You think you’re in pretty good shape and then you shovel two feet of snow and wake up the next day feeling like you threw yourself off of a skyscraper.
The irony of being a horse is you could lift weights all day and you will still only have 1 horsepower
Top 3 times you should never play with a woman’s hair:
1) When she’s angry.
2) Just had a haircut.
3) If you don’t know her.
[Kanye at pharmacy]
*knocking basket full of baby powder out of unsuspecting shopper’s hands*
No one man should have all that powder!
Way to go, parents who had to use fraud to get their children into college. Now everyone knows your kids are stupid and will know any time they’re googled. Fine lesson there.

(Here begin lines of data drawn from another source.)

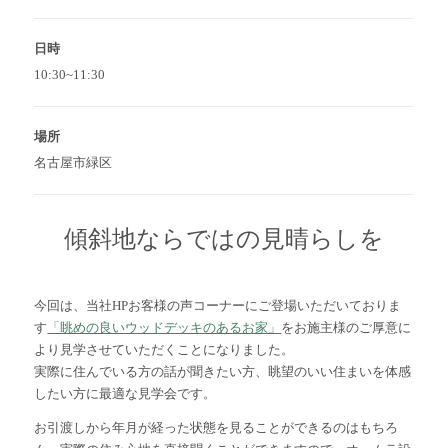
日時
10:30~11:30
場所
名古屋市緑区
傾斜地ならではの見晴らしを
今回は、当社HPお客様の声コーナーにご登場いただいておりま
す
「眺めの良いウッドデッキのあるお家」
をお施主様のご厚意に
より見学させていただくことになりました。
実際に住んでいる方の話が聞きたい方、眺望のいい住まいを体感
したい方に最適な見学会です。
お引渡しから年月が経った状態を見ることができるのはもちろ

The invisible woman had sex with the wolfman and now they’re expecting a where-wolf.
I got a facial tonight by hovering over the boiling water before throwing in the mac n cheese.
*driving home*
Me: I spy something gray.
4yo: Your hair!
Me:…
4yo:…
Me: I spy something adopted.
I hate how Pinterest highlights that some moms make pancakes that look like animals when I can’t even make pancakes that look like pancakes.
4-year-old: What does God smell like?
Me:
4-year-old:
Me: Nachos.
4-year-old: With cheese?
In 2058 the selfies became self aware and choose their own filters.
“Chickfila catering?”
“Yes, sir. How big is your party?”
“Party?”
Me: what will you trade me for my Soul
Devil: dude I am NOT buying your KIA
Dear Mr. Horsefly:
Today you angrily, and aggressively, began to attack me without mercy or remorse as I tried to enjoy a refreshing beverage outside.
Just know, the reason I quickly ran into my home was not because of you, but because I had to turn off the oven.
I’d give my wife my coat if she’s cold but I’ll take it back if I become cold and maybe she’ll be prepared next time we go out.
My wife: That’s not the clothes I sent her to playschool in.
Me: But she’s the right kid?
Wife: Yes. But…
Me: Cool. I’m going to play Playstation.
When I was a kid, dad would say ‘I’d give that a minute’ as he emerged from the bathroom after a heavy night on the beer.
I vowed I’d never be that crass with my kids, so I don’t give them any such warning.
If someone doesn’t reply to my text I can only assume they have fallen down a well and will get back to me as soon as they can
Mom was disappointed there were no fights on her flight. I gave her some tips for the return flight.